Jamie and I exchanged a quick glance. How, indeed? It sounded like insanity to William; it sounded much worse to me, and to Jamie.
Jamie cleared his throat and set both hands on his desk.
“I suppose that bit doesna really matter, aye? Whether we believe it or not, I mean. The only thing to do is to find where his lordship is, and get him back.”
It was said so simply that I smiled, despite the situation, and William’s bunched shoulders dropped a little.
“You make it sound so easy,” he said. His voice was dry, but the note of strain in it had gone.
“Mmphm. How long have ye been on the road, lad?”
“Don’t call me ‘lad’,” William said, automatically. “Three months, more or less. Looking for my fa—for Lord John, or for my uncle. I can’t find him, either.”
“Aye. Well, twenty-four hours willna alter your prospects of findin’ either one. Eat, wash, and rest now. We’ll lay our plans tomorrow.”
He turned his head to look out the window, then glanced thoughtfully back at William. It was nearly evening, but the yard and the nearby trees were still alive with people and I could tell what he was thinking. So could William.
“Who do you mean to tell…them—” he nodded toward the window, “—that I am? A lot of them saw me. And Frances knows.”
Jamie leaned back a little, looking at his son. _His son_, and I felt, rather than saw, the warmth that touched him at the thought.
“Ye dinna have to say who ye are.” He caught William’s skeptical glance at his face. “We’ll say you’re--my cousin Murtagh’s lad, if ye like.”
I swallowed a startled laugh that went down the wrong way, and two pairs of dark blue eyes looked austerely down two long, straight noses at me.
“I’ve done with lies,” William said abruptly, and shut his mouth, hard. Jamie gave him a long, thoughtful look, and nodded.
“There’s no way back from the truth, ken?”
“I don’t have to speak Scotch, do I?”
“I’d pay money to see ye try, but no.” He took a deep breath and glanced at me. “Just say your mother was English, and she’s dead, God rest her soul.”

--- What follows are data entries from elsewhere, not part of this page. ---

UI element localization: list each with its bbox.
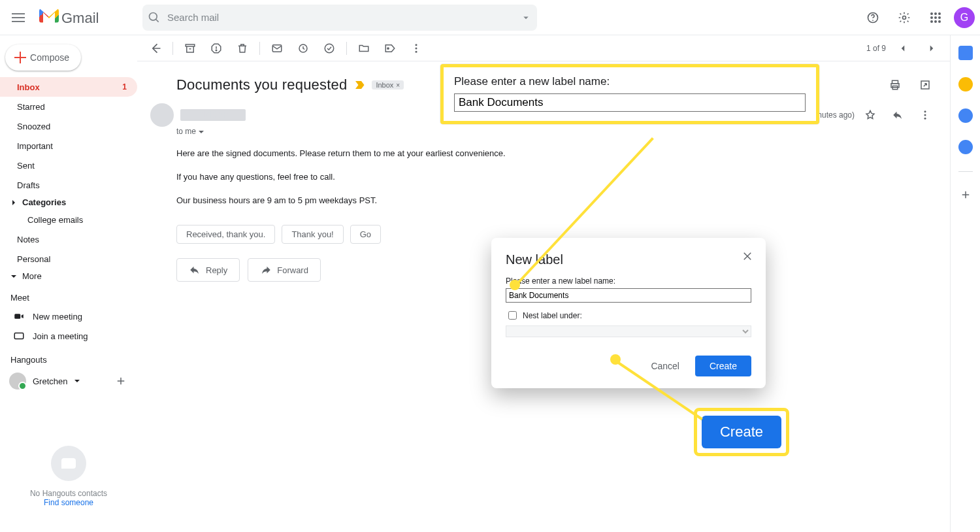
- smart-reply-chip[interactable]: Thank you!: [282, 225, 343, 244]
- annotation-field-label: Please enter a new label name:: [454, 75, 806, 88]
- keyboard-icon: [13, 330, 25, 342]
- svg-point-16: [938, 20, 941, 23]
- sidebar-item-personal[interactable]: Personal: [0, 249, 137, 269]
- smart-reply-chip[interactable]: Received, thank you.: [176, 225, 275, 244]
- meet-join-meeting[interactable]: Join a meeting: [0, 326, 137, 346]
- labels-icon[interactable]: [378, 37, 402, 60]
- svg-point-28: [416, 44, 417, 46]
- gmail-logo[interactable]: Gmail: [37, 8, 137, 27]
- sender-avatar: [150, 103, 174, 127]
- delete-icon[interactable]: [231, 37, 254, 60]
- annotation-callout-create: Create: [694, 408, 789, 456]
- hamburger-menu-icon[interactable]: [5, 5, 31, 31]
- sidebar-item-college-emails[interactable]: College emails: [0, 210, 137, 229]
- search-icon: [148, 11, 161, 24]
- hangouts-add-icon[interactable]: [115, 375, 127, 387]
- email-body: Here are the signed documents. Please re…: [137, 136, 950, 222]
- chevron-right-icon: [10, 199, 17, 206]
- back-icon[interactable]: [144, 37, 167, 60]
- add-app-icon[interactable]: [960, 189, 972, 201]
- compose-button[interactable]: Compose: [5, 44, 81, 71]
- open-new-window-icon[interactable]: [913, 73, 937, 97]
- sidebar-item-more[interactable]: More: [0, 269, 137, 284]
- annotation-callout-input: Please enter a new label name:: [440, 64, 819, 124]
- label-name-input[interactable]: [506, 288, 751, 303]
- prev-page-icon[interactable]: [891, 37, 915, 60]
- forward-button[interactable]: Forward: [248, 258, 321, 282]
- dialog-create-button[interactable]: Create: [695, 356, 751, 376]
- hangouts-find-someone-link[interactable]: Find someone: [0, 498, 137, 507]
- calendar-app-icon[interactable]: [958, 46, 973, 60]
- more-icon[interactable]: [404, 37, 428, 60]
- nest-label: Nest label under:: [523, 311, 582, 320]
- sidebar-item-drafts[interactable]: Drafts: [0, 175, 137, 195]
- sidebar: Compose Inbox 1 Starred Snoozed Importan…: [0, 35, 137, 532]
- message-more-icon[interactable]: [913, 103, 937, 127]
- body-line: If you have any questions, feel free to …: [176, 170, 937, 184]
- tasks-app-icon[interactable]: [958, 108, 973, 123]
- search-box[interactable]: [142, 5, 537, 31]
- toolbar-divider: [346, 42, 347, 55]
- next-page-icon[interactable]: [920, 37, 943, 60]
- svg-rect-17: [14, 314, 20, 319]
- mark-unread-icon[interactable]: [265, 37, 289, 60]
- svg-point-14: [930, 20, 933, 23]
- snooze-icon[interactable]: [291, 37, 315, 60]
- hangouts-user-chip[interactable]: Gretchen: [0, 369, 137, 393]
- search-options-icon[interactable]: [520, 12, 532, 24]
- move-to-icon[interactable]: [352, 37, 376, 60]
- annotation-create-button: Create: [702, 416, 781, 448]
- sender-name-redacted: hidden: [180, 109, 246, 121]
- video-camera-icon: [13, 310, 25, 322]
- svg-point-12: [934, 16, 937, 19]
- archive-icon[interactable]: [178, 37, 202, 60]
- sidebar-item-important[interactable]: Important: [0, 136, 137, 156]
- nest-checkbox[interactable]: [508, 311, 517, 320]
- add-to-tasks-icon[interactable]: [318, 37, 341, 60]
- dialog-cancel-button[interactable]: Cancel: [643, 356, 687, 376]
- keep-app-icon[interactable]: [958, 77, 973, 91]
- annotation-input: [454, 93, 806, 112]
- dialog-close-icon[interactable]: [738, 247, 757, 265]
- label-name-field-label: Please enter a new label name:: [506, 276, 751, 286]
- svg-point-36: [924, 114, 926, 116]
- to-line[interactable]: to me: [137, 127, 950, 136]
- sidebar-item-categories[interactable]: Categories: [0, 195, 137, 210]
- reply-label: Reply: [206, 265, 227, 275]
- remove-label-icon[interactable]: ×: [396, 82, 400, 89]
- hangouts-section-header: Hangouts: [0, 346, 137, 369]
- report-spam-icon[interactable]: [204, 37, 228, 60]
- sidebar-item-sent[interactable]: Sent: [0, 156, 137, 175]
- sidebar-item-notes[interactable]: Notes: [0, 229, 137, 249]
- sidebar-item-label: Starred: [17, 102, 45, 112]
- presence-avatar: [9, 373, 26, 390]
- reply-button[interactable]: Reply: [176, 258, 240, 282]
- account-avatar[interactable]: G: [954, 7, 975, 28]
- sidebar-item-starred[interactable]: Starred: [0, 97, 137, 116]
- inbox-label-chip[interactable]: Inbox ×: [372, 80, 404, 90]
- body-line: Here are the signed documents. Please re…: [176, 146, 937, 161]
- reply-arrow-icon: [189, 264, 201, 276]
- inbox-unread-count: 1: [122, 82, 127, 91]
- settings-gear-icon[interactable]: [891, 5, 917, 31]
- print-icon[interactable]: [883, 73, 907, 97]
- svg-point-15: [934, 20, 937, 23]
- message-toolbar: 1 of 9: [137, 35, 950, 61]
- contacts-app-icon[interactable]: [958, 140, 973, 154]
- google-apps-icon[interactable]: [923, 5, 949, 31]
- support-icon[interactable]: [860, 5, 886, 31]
- hangouts-empty-text: No Hangouts contacts: [0, 489, 137, 498]
- search-input[interactable]: [166, 11, 515, 24]
- email-subject: Documents you requested: [176, 76, 347, 93]
- meet-new-meeting[interactable]: New meeting: [0, 307, 137, 326]
- sidebar-item-label: Personal: [17, 254, 50, 264]
- toolbar-divider: [259, 42, 260, 55]
- sidebar-item-inbox[interactable]: Inbox 1: [0, 77, 137, 97]
- reply-icon[interactable]: [886, 103, 909, 127]
- importance-marker-icon[interactable]: [353, 79, 365, 91]
- smart-reply-chip[interactable]: Go: [350, 225, 381, 244]
- sidebar-item-snoozed[interactable]: Snoozed: [0, 116, 137, 136]
- svg-point-10: [938, 12, 941, 15]
- svg-rect-21: [186, 44, 195, 46]
- star-icon[interactable]: [858, 103, 882, 127]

“If anyone asks,” I said, trying to be reassuring. Jamie made a brief Scottish noise.
“They’re Scots, Sassenach,” he said. “Everyone will ask. They just may not ask us.”
Music was beginning to gather, fiddlers and drummers and zitherers coming down from the woods; there would be dancing as soon as it grew dark.
“Come with me, William,” I said. “I’ll find you some food.”
He took a breath that went down to the soles of his boots and stood up.
“Thank you, sir,” he said to Jamie, bowing slightly.
“Surely you needn’t go on calling him ‘sir’,” I said, glancing from one man to the other. “I mean…not now.”
“Aye, he does,” Jamie said dryly. “All the other things he might call me are things he can’t--or won’t. ‘Sir’ will do.” Flicking a hand in dismissal of the matter, he rose from his chair, grimacing slightly at the effort needed to do it without bracing himself with his hands.
“You know,” William said, in a conversational tone, “there was a time when you called _me_ “sir”. He didn’t wait to see if there was a response to this, but went out and down the hall toward the kitchen, his steps light on the boards.
“Why, you little _bastard_,” I said, though I was more amused than shocked, and so was Jamie, from the twitch at the corner of his mouth. “Fine thing to say to someone you’ve just asked for help!”
“Aye, well, I suppose it depends who ye say it to.” Jamie lifted one shoulder and dropped it. “He was six, the last time I called him that.”